Patient characteristics

A total of 147 GISTs patients' contrast-enhanced abdominal CT images were applied in this study. Patient characteristics in the training, internal validation and external validation cohorts were presented in Table 1. The median (interquartile rang [IQR]) survival times for RFS were 57(13–163) months in training cohort, 59(11–137) months in internal validation cohort, and 53(28–119) months in external validation cohort, respectively.

Table 1

Clinical pathological characteristics and followed- up results of patients in different cohorts.⁎

Variables	Training cohort(n = 80)			Internal validation cohort(n = 35)			External validation cohort(n = 32)
Variables	Low-score(%)	High- score(%)	P-value	Low- score(%)	High- score(%)	P-value	Low- score(%)	High- score(%)	P-value
Gender			0.655			0.803			1.000
Male	32(78.0)	9(22.0)		12(66.7)	6(33.3)		8(88.9)	1(11.1)
Female	32(82.1)	7(17.9)		12(70.6)	5(29.4)		19(82.6)	4(17.4)
Age(mean ± SD,years)	53.83 ± 12.59	59.94 ± 12.37	0.086	51.58 ± 12.12	63.82 ± 10.99	0.007*	62.41 ± 11.38	59.00 ± 9.03	0.533
Tumor site			0.144			0.709			0.673
Gastric	50(84.7)	9(15.3)		19(65.5)	10(34.5)		22(84.6)	4(15.4)
Non-gastric	14(66.7)	7(33.3)		5(83.3)	1(16.7)		5(83.3)	1(16.7)
Tumor size(cm)	4.78 ± 2.71	11.34 ± 5.11	< 0.0001*	4.79 ± 3.13	9.54 ± 4.77	0.009*	6.03 ± 3.05	10.50 ± 5.27	0.012*
Mitotic count			0.073			0.007*			0.642
≤5/50HPFs	49(86.0)	8(14.0)		21(84.0)	4(16.0)		17(89.5)	2(10.5)
>5/50HPFs	15(65.2)	8(34.8)		3(30.0)	7(70.0)		10(76.9)	3(23.1)
Recurrence			< 0.0001*			< 0.0001*			0.011*
Absent	62(95.4)	3(4.6)		22(88.0)	3(12.0)		23(95.8)	1(4.2)
Present	2(13.3)	13(86.7)		2(20.0)	8(80.0)		4(50.0)	4(50.0)

Independent samples t-test was applied in continuous variables. Chi-Squared test was applied in categorical variables.

SD standard deviation, HPF high-power field.

P value <0.05.

Clinical pathological characteristics and followed- up results of patients in different cohorts.⁎ Independent samples t-test was applied in continuous variables. Chi-Squared test was applied in categorical variables. SD standard deviation, HPF high-power field. P value <0.05.

Model performance and validation

The ResNet model was significantly associated with the RFS (Table S1). In training cohort, AUC at 3 years is 0·951 (95% CI: 0·901–0·999), while AUC at 5 years is 0·945 (95%CI: 0·887–0·999) (Fig. 2A). In internal validation cohort, AUC at 3 years is 0·869 (95% CI: 0·747–0·991), while AUC at 5 years is 0·816 (95%CI: 0·628–0·999) (Fig. 2C). In external validation cohort, AUC at 3 years is 0·722 (95% CI: 0·453–0·991), while AUC at 5 years is 0·923 (95%CI: 0·812–0·999) (Fig. 2E).

Fig. 2

ResNet model risk prediction measured by time-dependent ROC curves and Kaplan-Meier survival. (A-B) Training cohort. (C-D) Internal validation cohort. (E-F) External validation cohort. The prognostic accuracy is evaluated by the AUCs 3 and 5 years in training, internal, and external validation cohorts.

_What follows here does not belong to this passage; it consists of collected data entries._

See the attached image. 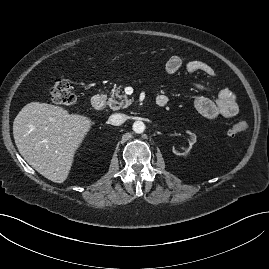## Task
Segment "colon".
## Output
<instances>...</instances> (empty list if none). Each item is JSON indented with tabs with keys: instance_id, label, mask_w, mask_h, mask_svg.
I'll return each mask as SVG.
<instances>
[{
	"instance_id": "obj_1",
	"label": "colon",
	"mask_w": 269,
	"mask_h": 269,
	"mask_svg": "<svg viewBox=\"0 0 269 269\" xmlns=\"http://www.w3.org/2000/svg\"><path fill=\"white\" fill-rule=\"evenodd\" d=\"M53 102L60 106H72L76 102V94L72 85L66 79L55 80L50 88ZM249 130V124L244 120L234 122L227 130L228 135L245 133Z\"/></svg>"
}]
</instances>
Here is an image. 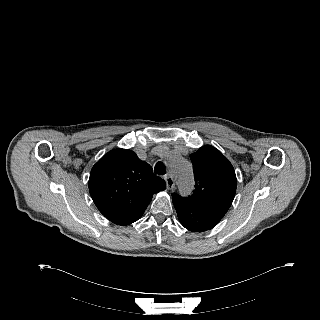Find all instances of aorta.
<instances>
[{
	"instance_id": "762f6f07",
	"label": "aorta",
	"mask_w": 320,
	"mask_h": 320,
	"mask_svg": "<svg viewBox=\"0 0 320 320\" xmlns=\"http://www.w3.org/2000/svg\"><path fill=\"white\" fill-rule=\"evenodd\" d=\"M168 163L179 190L184 194H188L194 185L191 164L181 156H170Z\"/></svg>"
}]
</instances>
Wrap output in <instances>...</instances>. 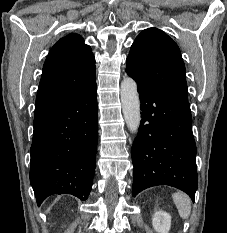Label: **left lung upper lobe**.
I'll return each instance as SVG.
<instances>
[{
	"mask_svg": "<svg viewBox=\"0 0 227 233\" xmlns=\"http://www.w3.org/2000/svg\"><path fill=\"white\" fill-rule=\"evenodd\" d=\"M126 72L136 81L188 101L185 65L177 44L163 31L149 28L135 39Z\"/></svg>",
	"mask_w": 227,
	"mask_h": 233,
	"instance_id": "left-lung-upper-lobe-1",
	"label": "left lung upper lobe"
}]
</instances>
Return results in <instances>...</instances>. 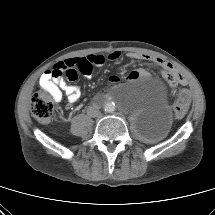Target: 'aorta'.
Listing matches in <instances>:
<instances>
[{"mask_svg": "<svg viewBox=\"0 0 215 215\" xmlns=\"http://www.w3.org/2000/svg\"><path fill=\"white\" fill-rule=\"evenodd\" d=\"M104 110L107 113H112L115 110V104L113 102H108L104 106Z\"/></svg>", "mask_w": 215, "mask_h": 215, "instance_id": "obj_1", "label": "aorta"}]
</instances>
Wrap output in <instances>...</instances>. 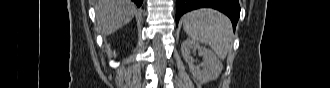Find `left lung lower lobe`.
I'll return each instance as SVG.
<instances>
[{
  "instance_id": "0a47b994",
  "label": "left lung lower lobe",
  "mask_w": 330,
  "mask_h": 88,
  "mask_svg": "<svg viewBox=\"0 0 330 88\" xmlns=\"http://www.w3.org/2000/svg\"><path fill=\"white\" fill-rule=\"evenodd\" d=\"M209 7L226 14L233 25V30L240 16V5L238 0H176V23L180 17L191 10Z\"/></svg>"
}]
</instances>
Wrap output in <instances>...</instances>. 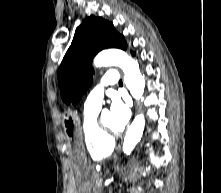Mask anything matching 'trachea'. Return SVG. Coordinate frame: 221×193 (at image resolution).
<instances>
[{
  "instance_id": "3493384b",
  "label": "trachea",
  "mask_w": 221,
  "mask_h": 193,
  "mask_svg": "<svg viewBox=\"0 0 221 193\" xmlns=\"http://www.w3.org/2000/svg\"><path fill=\"white\" fill-rule=\"evenodd\" d=\"M119 84H122V80L119 81Z\"/></svg>"
}]
</instances>
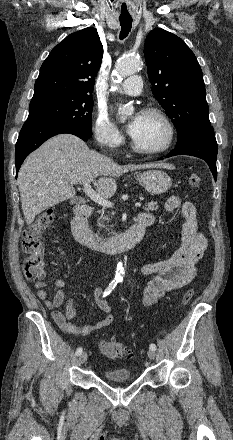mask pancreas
I'll list each match as a JSON object with an SVG mask.
<instances>
[{"mask_svg": "<svg viewBox=\"0 0 233 440\" xmlns=\"http://www.w3.org/2000/svg\"><path fill=\"white\" fill-rule=\"evenodd\" d=\"M158 205H157V202H154V201H151V202H148V203H146L145 204V206H144V210L145 211H156L157 209H158ZM104 221H109V218L108 217H105V216H103V215H101L100 216V218H99V223H98V226L100 227V228H102V227H104V225H103V222Z\"/></svg>", "mask_w": 233, "mask_h": 440, "instance_id": "obj_1", "label": "pancreas"}]
</instances>
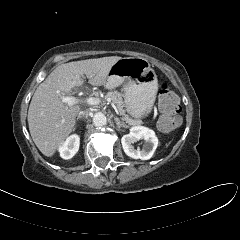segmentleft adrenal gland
Wrapping results in <instances>:
<instances>
[{
    "label": "left adrenal gland",
    "mask_w": 240,
    "mask_h": 240,
    "mask_svg": "<svg viewBox=\"0 0 240 240\" xmlns=\"http://www.w3.org/2000/svg\"><path fill=\"white\" fill-rule=\"evenodd\" d=\"M114 119L116 121L118 129H120L121 127H123V128H128L129 127L123 121H120V119L118 117H115Z\"/></svg>",
    "instance_id": "a2214340"
}]
</instances>
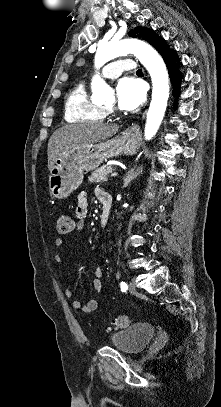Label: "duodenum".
Returning a JSON list of instances; mask_svg holds the SVG:
<instances>
[{"label": "duodenum", "instance_id": "1", "mask_svg": "<svg viewBox=\"0 0 221 407\" xmlns=\"http://www.w3.org/2000/svg\"><path fill=\"white\" fill-rule=\"evenodd\" d=\"M102 213L100 216L99 226L102 230H104L107 226L108 219L110 216L111 204H112V197L109 193H105L102 200Z\"/></svg>", "mask_w": 221, "mask_h": 407}]
</instances>
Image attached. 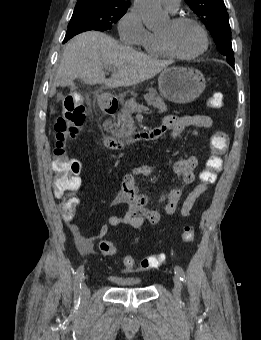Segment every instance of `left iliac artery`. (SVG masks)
<instances>
[{"label":"left iliac artery","instance_id":"1","mask_svg":"<svg viewBox=\"0 0 261 340\" xmlns=\"http://www.w3.org/2000/svg\"><path fill=\"white\" fill-rule=\"evenodd\" d=\"M175 274L179 277L182 283L186 282V275L182 267L175 266L174 268Z\"/></svg>","mask_w":261,"mask_h":340}]
</instances>
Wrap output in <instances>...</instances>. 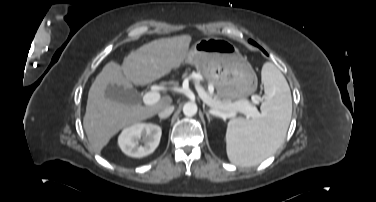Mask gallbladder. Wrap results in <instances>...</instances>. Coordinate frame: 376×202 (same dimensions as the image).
<instances>
[{
  "mask_svg": "<svg viewBox=\"0 0 376 202\" xmlns=\"http://www.w3.org/2000/svg\"><path fill=\"white\" fill-rule=\"evenodd\" d=\"M138 92L134 88H123L115 85H108L105 89V97L119 103H134Z\"/></svg>",
  "mask_w": 376,
  "mask_h": 202,
  "instance_id": "obj_1",
  "label": "gallbladder"
}]
</instances>
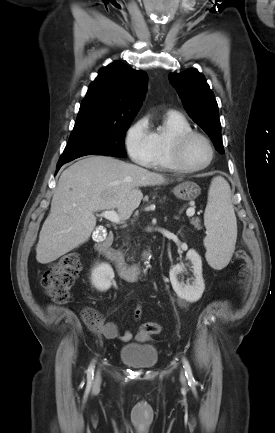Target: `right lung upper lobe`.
<instances>
[{
    "label": "right lung upper lobe",
    "instance_id": "cb5924a9",
    "mask_svg": "<svg viewBox=\"0 0 275 433\" xmlns=\"http://www.w3.org/2000/svg\"><path fill=\"white\" fill-rule=\"evenodd\" d=\"M147 75L115 61L99 70L79 109L77 121L120 122L130 120L140 108Z\"/></svg>",
    "mask_w": 275,
    "mask_h": 433
}]
</instances>
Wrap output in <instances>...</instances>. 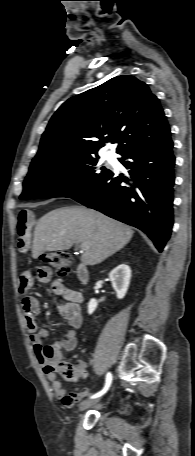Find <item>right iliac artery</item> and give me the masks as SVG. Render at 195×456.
I'll use <instances>...</instances> for the list:
<instances>
[{"instance_id": "82829eb1", "label": "right iliac artery", "mask_w": 195, "mask_h": 456, "mask_svg": "<svg viewBox=\"0 0 195 456\" xmlns=\"http://www.w3.org/2000/svg\"><path fill=\"white\" fill-rule=\"evenodd\" d=\"M111 383H112V374L111 373H107V375H106V383H105L104 388L100 392H98V393L94 394L93 396H91V398H97V397H100L101 395H103L104 393H106V391L109 389Z\"/></svg>"}]
</instances>
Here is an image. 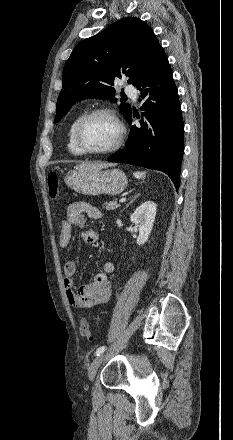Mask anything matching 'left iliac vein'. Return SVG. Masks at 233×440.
Returning <instances> with one entry per match:
<instances>
[{
    "label": "left iliac vein",
    "mask_w": 233,
    "mask_h": 440,
    "mask_svg": "<svg viewBox=\"0 0 233 440\" xmlns=\"http://www.w3.org/2000/svg\"><path fill=\"white\" fill-rule=\"evenodd\" d=\"M104 358H105V354L101 353L92 361V363L88 369V378L90 381L94 380L96 372H97L100 364L103 362Z\"/></svg>",
    "instance_id": "4c4485c4"
}]
</instances>
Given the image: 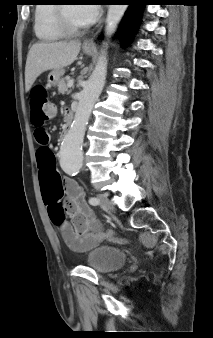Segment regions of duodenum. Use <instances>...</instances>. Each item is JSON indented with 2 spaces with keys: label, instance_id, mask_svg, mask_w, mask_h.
Masks as SVG:
<instances>
[{
  "label": "duodenum",
  "instance_id": "1",
  "mask_svg": "<svg viewBox=\"0 0 213 338\" xmlns=\"http://www.w3.org/2000/svg\"><path fill=\"white\" fill-rule=\"evenodd\" d=\"M72 125V114H68L67 120L63 126L62 137L65 138Z\"/></svg>",
  "mask_w": 213,
  "mask_h": 338
}]
</instances>
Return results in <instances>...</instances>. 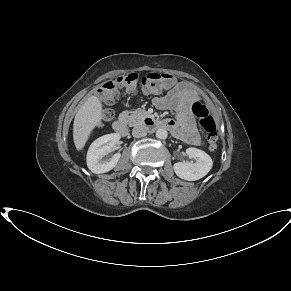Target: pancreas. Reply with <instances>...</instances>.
Masks as SVG:
<instances>
[{"instance_id":"1","label":"pancreas","mask_w":291,"mask_h":291,"mask_svg":"<svg viewBox=\"0 0 291 291\" xmlns=\"http://www.w3.org/2000/svg\"><path fill=\"white\" fill-rule=\"evenodd\" d=\"M128 119L130 126H137L143 122V120L149 116L148 112L142 109H136L134 111H124L122 113Z\"/></svg>"}]
</instances>
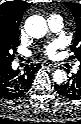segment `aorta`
<instances>
[{
  "mask_svg": "<svg viewBox=\"0 0 81 124\" xmlns=\"http://www.w3.org/2000/svg\"><path fill=\"white\" fill-rule=\"evenodd\" d=\"M26 33L34 38H41L47 33V24L44 18L38 15L30 16L24 25ZM53 80L56 83H63L67 80V74L64 70H56L53 73Z\"/></svg>",
  "mask_w": 81,
  "mask_h": 124,
  "instance_id": "aorta-1",
  "label": "aorta"
}]
</instances>
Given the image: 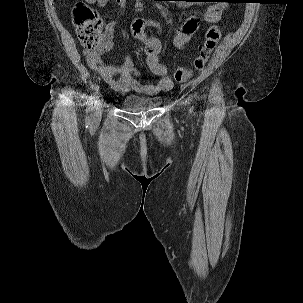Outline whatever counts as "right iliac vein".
<instances>
[{
  "instance_id": "63e3f726",
  "label": "right iliac vein",
  "mask_w": 303,
  "mask_h": 303,
  "mask_svg": "<svg viewBox=\"0 0 303 303\" xmlns=\"http://www.w3.org/2000/svg\"><path fill=\"white\" fill-rule=\"evenodd\" d=\"M102 116V101L99 99L95 103L93 110V121L96 123L101 119Z\"/></svg>"
}]
</instances>
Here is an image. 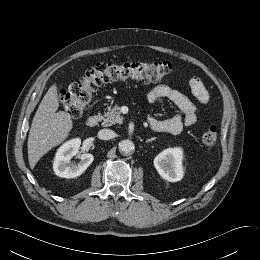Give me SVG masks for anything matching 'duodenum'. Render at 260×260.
<instances>
[{
	"instance_id": "1",
	"label": "duodenum",
	"mask_w": 260,
	"mask_h": 260,
	"mask_svg": "<svg viewBox=\"0 0 260 260\" xmlns=\"http://www.w3.org/2000/svg\"><path fill=\"white\" fill-rule=\"evenodd\" d=\"M100 121V116L99 115H92L87 118L86 120V126L89 128L95 127Z\"/></svg>"
}]
</instances>
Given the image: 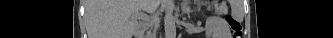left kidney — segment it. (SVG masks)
<instances>
[{
	"label": "left kidney",
	"instance_id": "obj_1",
	"mask_svg": "<svg viewBox=\"0 0 333 38\" xmlns=\"http://www.w3.org/2000/svg\"><path fill=\"white\" fill-rule=\"evenodd\" d=\"M229 28L225 21L219 16L205 17V34L213 38H226Z\"/></svg>",
	"mask_w": 333,
	"mask_h": 38
}]
</instances>
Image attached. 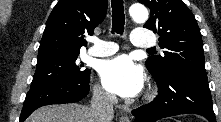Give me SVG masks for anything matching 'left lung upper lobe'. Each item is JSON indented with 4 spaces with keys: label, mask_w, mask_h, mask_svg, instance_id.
I'll use <instances>...</instances> for the list:
<instances>
[{
    "label": "left lung upper lobe",
    "mask_w": 221,
    "mask_h": 122,
    "mask_svg": "<svg viewBox=\"0 0 221 122\" xmlns=\"http://www.w3.org/2000/svg\"><path fill=\"white\" fill-rule=\"evenodd\" d=\"M151 10L144 27L158 32L164 56H152L146 66L153 77L163 79L182 68L205 71L204 51L196 19L182 0H138Z\"/></svg>",
    "instance_id": "obj_1"
}]
</instances>
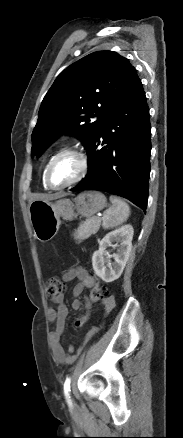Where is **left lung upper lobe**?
Returning <instances> with one entry per match:
<instances>
[{
    "mask_svg": "<svg viewBox=\"0 0 183 438\" xmlns=\"http://www.w3.org/2000/svg\"><path fill=\"white\" fill-rule=\"evenodd\" d=\"M137 78L129 61L113 51L94 52L71 64L41 103L32 154L40 156L63 131L79 137L87 149L102 121Z\"/></svg>",
    "mask_w": 183,
    "mask_h": 438,
    "instance_id": "5c2ea615",
    "label": "left lung upper lobe"
}]
</instances>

P-values are calculated by the log-rank test. ROC receiver operator characteristic, AUC area under the curve. The optimum cutoffs generated by the X-tile plot was 0·9819. Accordingly, patients were classified into a low risk score group (score<0·9819) and a high risk score group (score ≥ 0·9819). In the training cohort, the 3-year RFS and 5-year RFS were 98·44% and 51·56%, respectively, for the low score group; 37·50% and 18·75%, respectively, for the high score group (all P<0·0001) (Fig. 2B). In the internal validation cohort, the 3-year RFS and 5-year RFS were 100·00% and 58·33%, respectively, for the low score group; 54·55% and 27·27%, respectively, for the high score group. (all P<0·0001) (Fig. 2D). In the external validation cohort, the 3-year RFS and 5-year RFS were 88·89% and 44·44%, respectively, for the low score group; In high score group, the 3-year RFS was 80·00%, and there is no 5-year RFS patient. (all P<0·0002) (Fig. 2F).

Assessment of Incremental Value of model in Individual RFS Performance

Three statistically significant clinicopathologic indicators were obtained: the tumor site, size, and mitotic count (Table S1, 2). The ResNet and clinicopathologic nomograms were presented in Fig. 3A and Fig. S2, respectively. The calibration curves of the nomograms were shown in Fig. 3B and Fig. S3. This curve showed the good calibration of the nomogram in terms of the agreement between the estimated and the observed 3- and 5- year outcomes. The inclusion of the ResNet model in the clinicopathologic nomogram yielded a total NRI of 0·605(95% CI: 0·243-0·966; p = 0·001) for RFS, indicating that improved classification accuracy for survival outcomes.

Fig. 3

ResNet nomogram for RFS and calibration curve.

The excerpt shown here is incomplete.